- Assignment
An unchanged copy of all the lines below is expected, and it should contain no pictures.

(Dataset entries)
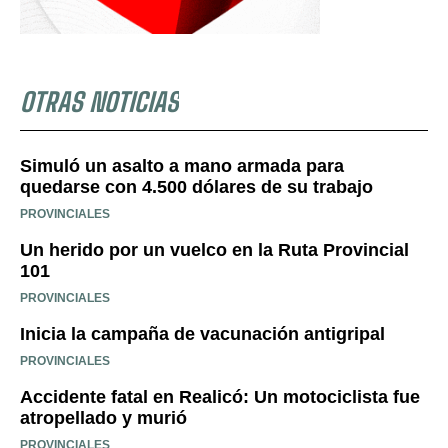
OTRAS NOTICIAS
Simuló un asalto a mano armada para
quedarse con 4.500 dólares de su trabajo
PROVINCIALES
Un herido por un vuelco en la Ruta Provincial
101
PROVINCIALES
Inicia la campaña de vacunación antigripal
PROVINCIALES
Accidente fatal en Realicó: Un motociclista fue
atropellado y murió
PROVINCIALES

- Reply
OTRAS NOTICIAS
Simuló un asalto a mano armada para
quedarse con 4.500 dólares de su trabajo
PROVINCIALES
Un herido por un vuelco en la Ruta Provincial
101
PROVINCIALES
Inicia la campaña de vacunación antigripal
PROVINCIALES
Accidente fatal en Realicó: Un motociclista fue
atropellado y murió
PROVINCIALES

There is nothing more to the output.